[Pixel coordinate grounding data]

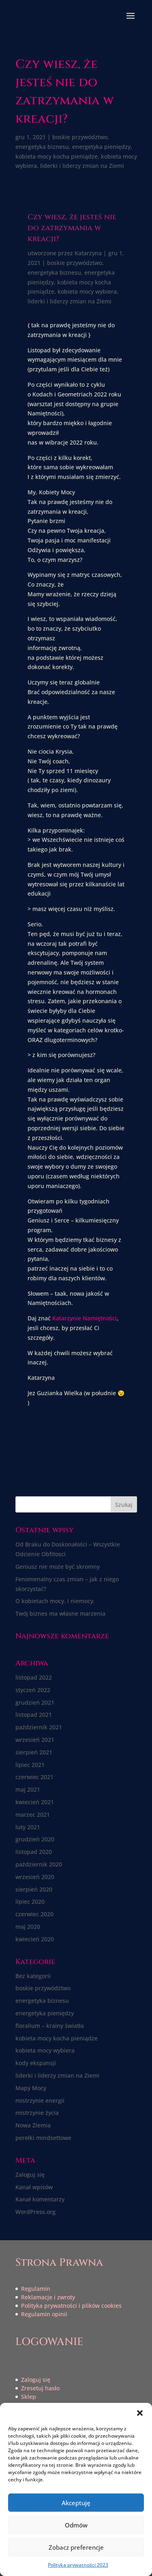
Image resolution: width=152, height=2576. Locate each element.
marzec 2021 (32, 1814)
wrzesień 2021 (34, 1739)
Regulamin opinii (44, 2314)
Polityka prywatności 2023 (78, 2564)
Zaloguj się (30, 2174)
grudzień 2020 (34, 1839)
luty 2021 (27, 1827)
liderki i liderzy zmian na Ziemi (82, 165)
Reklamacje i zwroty (48, 2297)
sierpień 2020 (33, 1889)
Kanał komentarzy (39, 2199)
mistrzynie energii (39, 2100)
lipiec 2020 (30, 1901)
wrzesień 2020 (34, 1877)
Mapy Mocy (30, 2088)
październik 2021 (38, 1727)
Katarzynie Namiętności (84, 1318)
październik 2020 (38, 1864)
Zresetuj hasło (40, 2388)
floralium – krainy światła (49, 2025)
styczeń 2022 (32, 1690)
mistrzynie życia (37, 2112)
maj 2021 (27, 1789)
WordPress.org (35, 2212)
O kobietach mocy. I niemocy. (55, 1601)
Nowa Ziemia (33, 2125)
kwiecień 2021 (34, 1802)
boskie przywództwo (79, 137)
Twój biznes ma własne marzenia (60, 1613)
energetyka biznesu (42, 146)
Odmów (76, 2525)
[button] (140, 2413)
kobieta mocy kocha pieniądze (56, 156)
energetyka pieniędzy (101, 146)
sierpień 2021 (33, 1752)
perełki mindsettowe (43, 2138)
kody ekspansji (35, 2063)
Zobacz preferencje (76, 2547)
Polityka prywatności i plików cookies (71, 2305)
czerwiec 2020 (34, 1914)
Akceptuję (76, 2503)
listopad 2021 (33, 1714)
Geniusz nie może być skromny (57, 1566)
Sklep (28, 2396)
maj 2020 (27, 1926)
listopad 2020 (33, 1852)
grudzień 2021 (34, 1702)
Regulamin (35, 2288)
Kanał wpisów (34, 2187)
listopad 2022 (33, 1677)
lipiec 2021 (30, 1765)
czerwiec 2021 (34, 1777)
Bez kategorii (33, 1976)
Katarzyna (88, 253)
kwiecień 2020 (34, 1939)
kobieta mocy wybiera (87, 291)
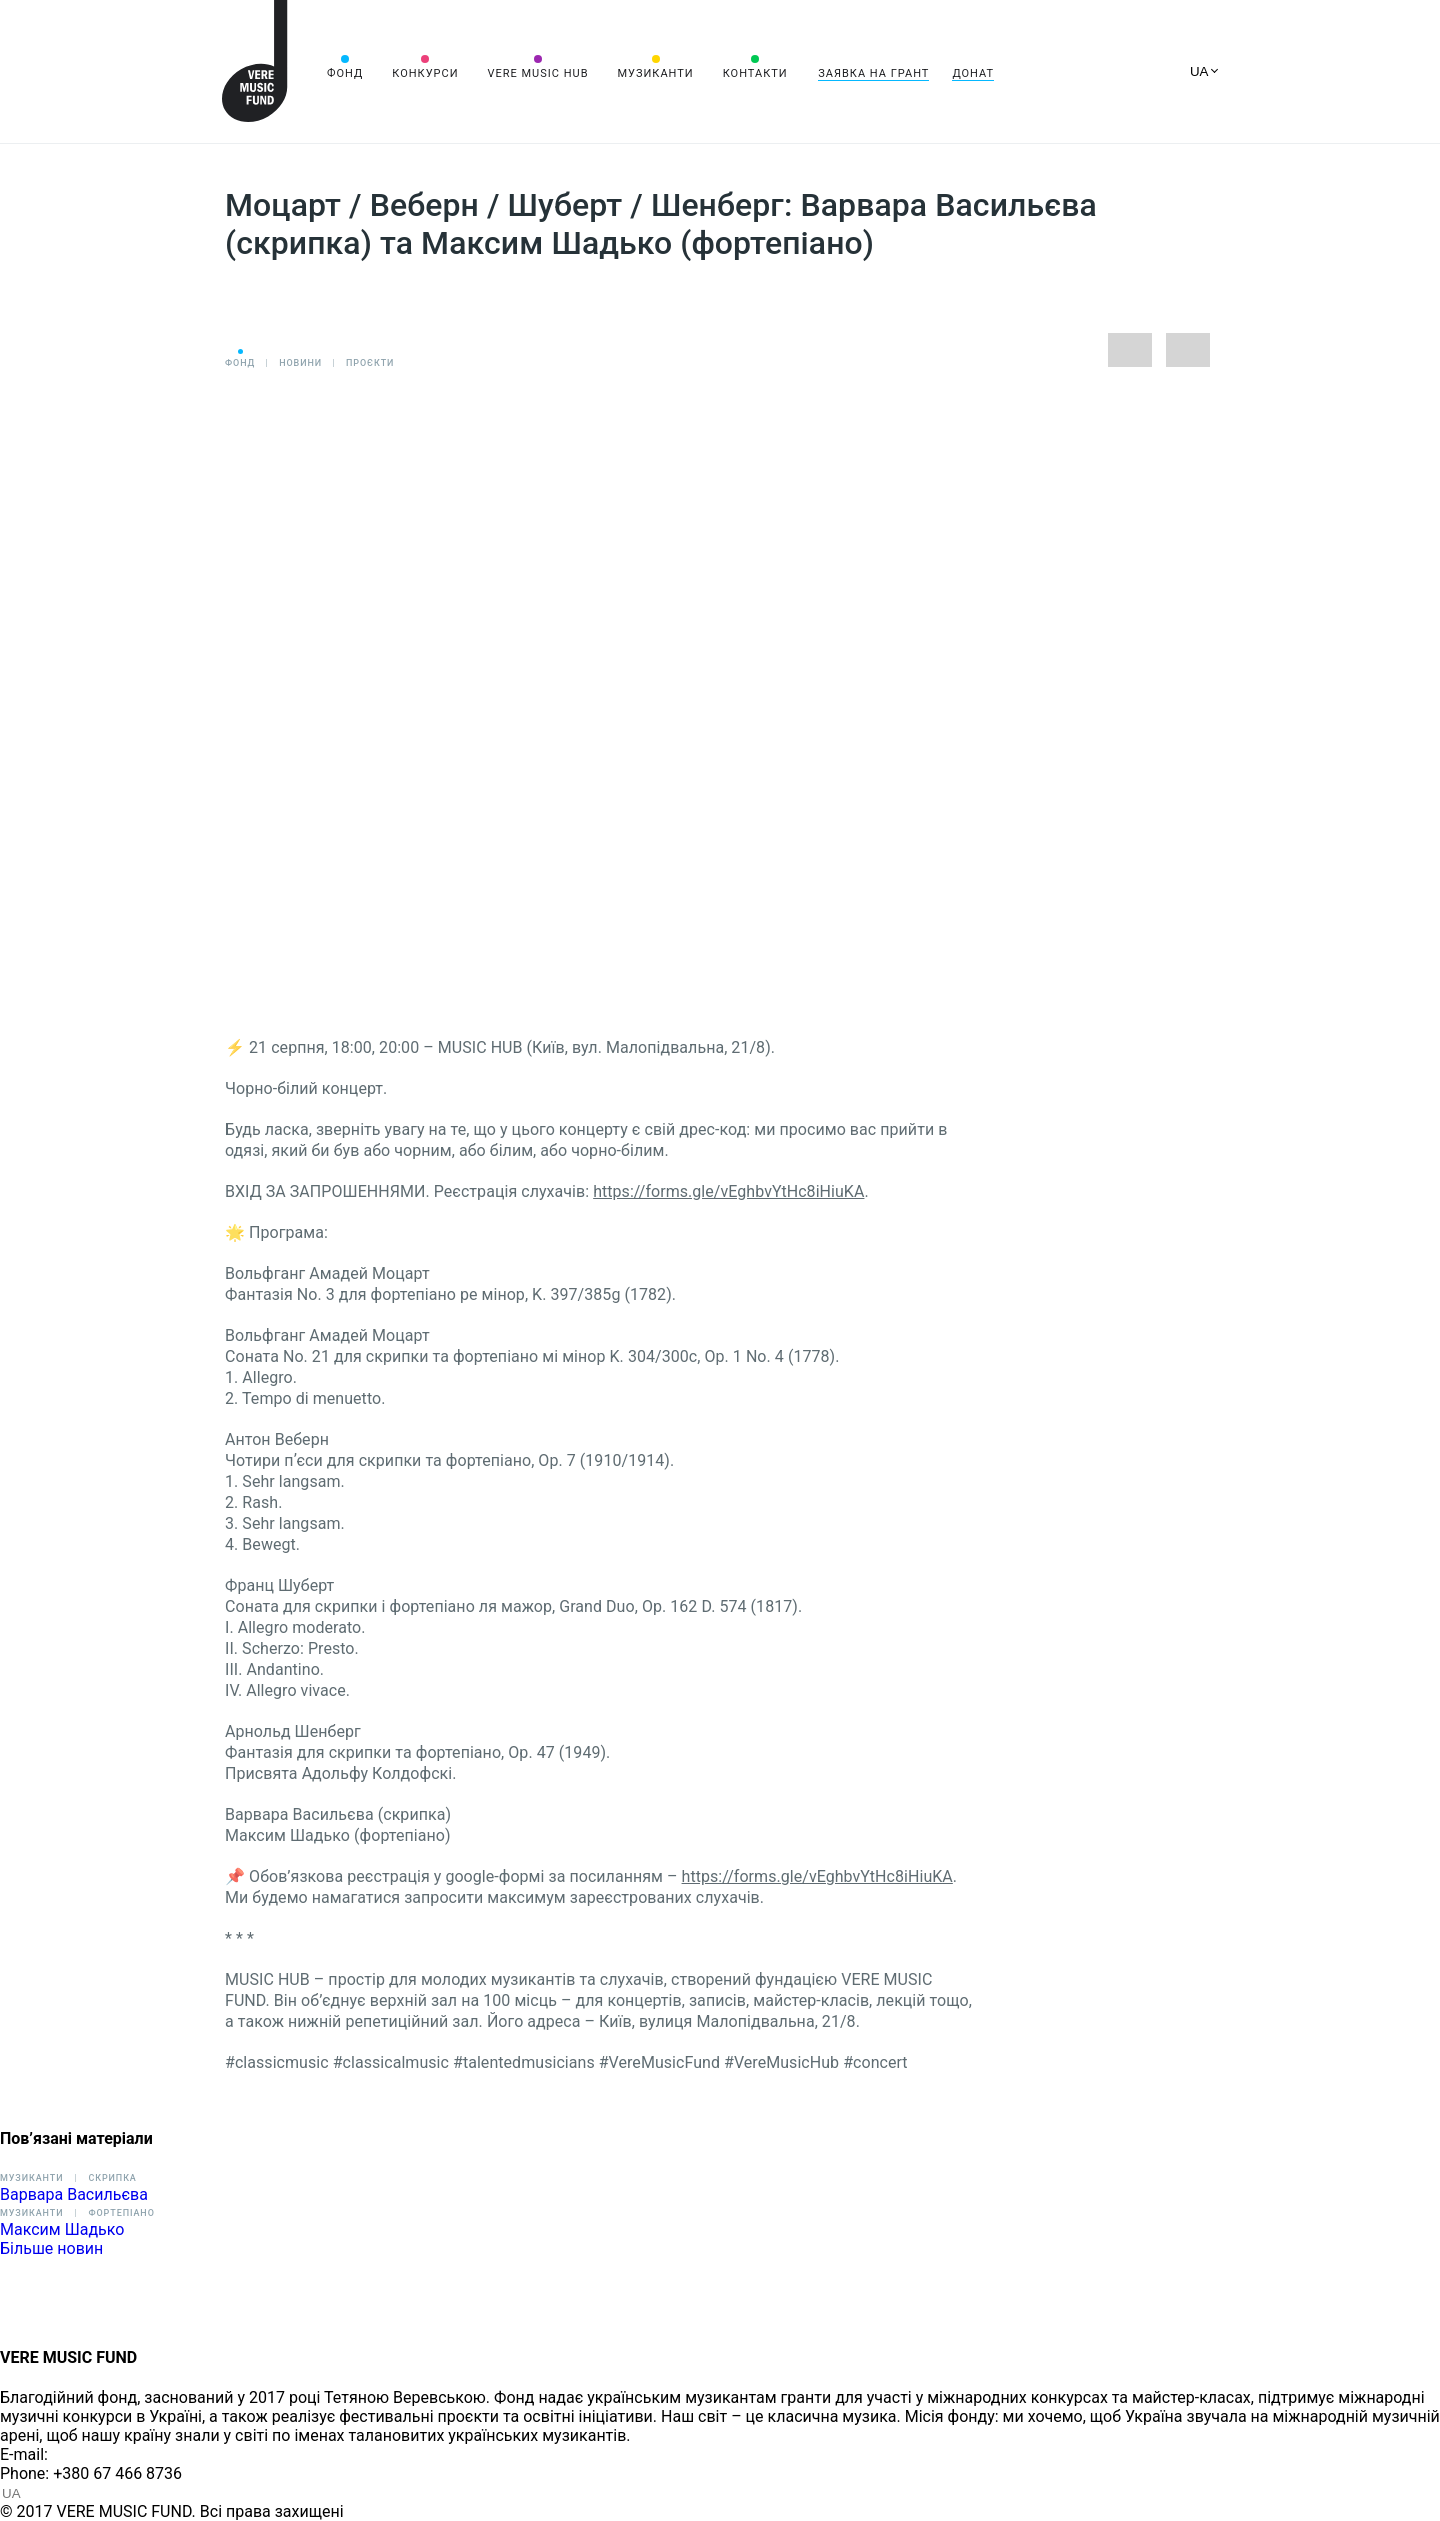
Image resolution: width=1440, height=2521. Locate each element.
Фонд (345, 73)
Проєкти (370, 363)
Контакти (755, 73)
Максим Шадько (62, 2229)
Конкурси (425, 73)
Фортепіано (121, 2213)
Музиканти (655, 73)
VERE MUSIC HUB (537, 73)
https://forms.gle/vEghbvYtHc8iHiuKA (728, 1191)
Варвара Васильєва (74, 2194)
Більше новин (51, 2248)
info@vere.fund (106, 2454)
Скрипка (112, 2178)
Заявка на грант (873, 73)
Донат (973, 73)
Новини (300, 363)
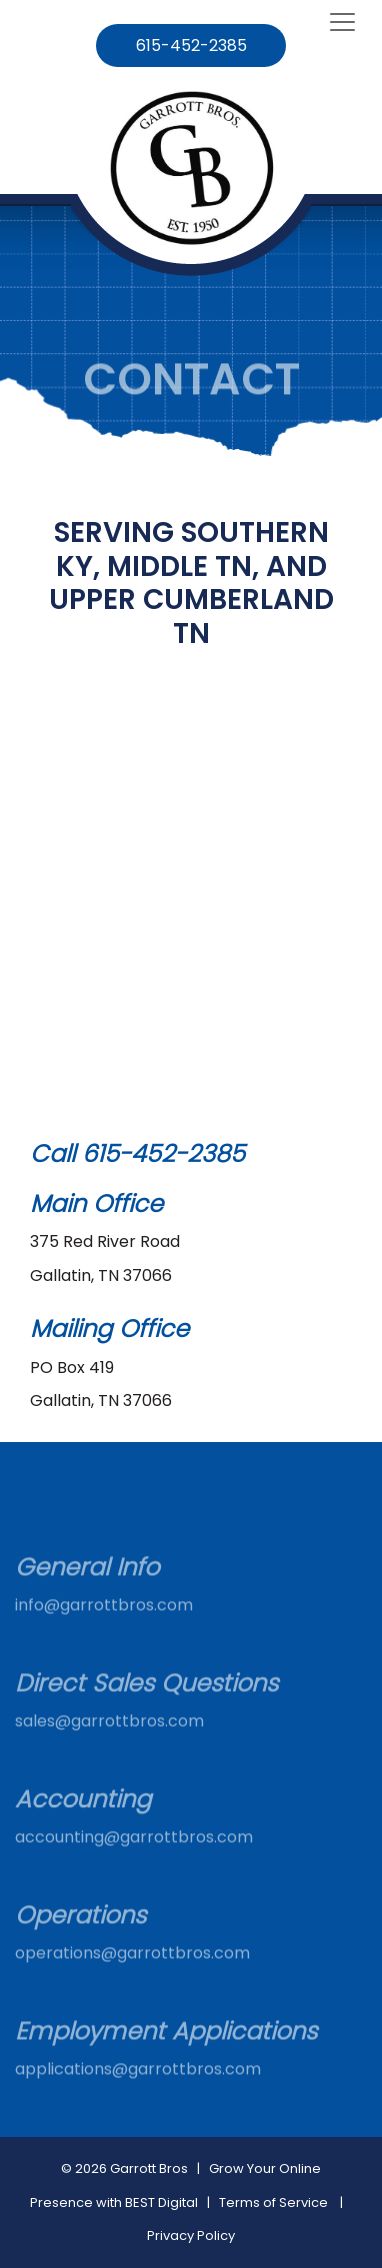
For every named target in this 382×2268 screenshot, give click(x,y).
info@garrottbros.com (104, 1622)
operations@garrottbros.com (132, 1970)
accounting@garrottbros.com (134, 1854)
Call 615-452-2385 (137, 1153)
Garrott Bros (149, 2168)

● **ABOUT THIS EXERCISE**
For the string "each", give the number of lines in the records that contain it and nothing besides.

● **WORKED SOLUTION**
2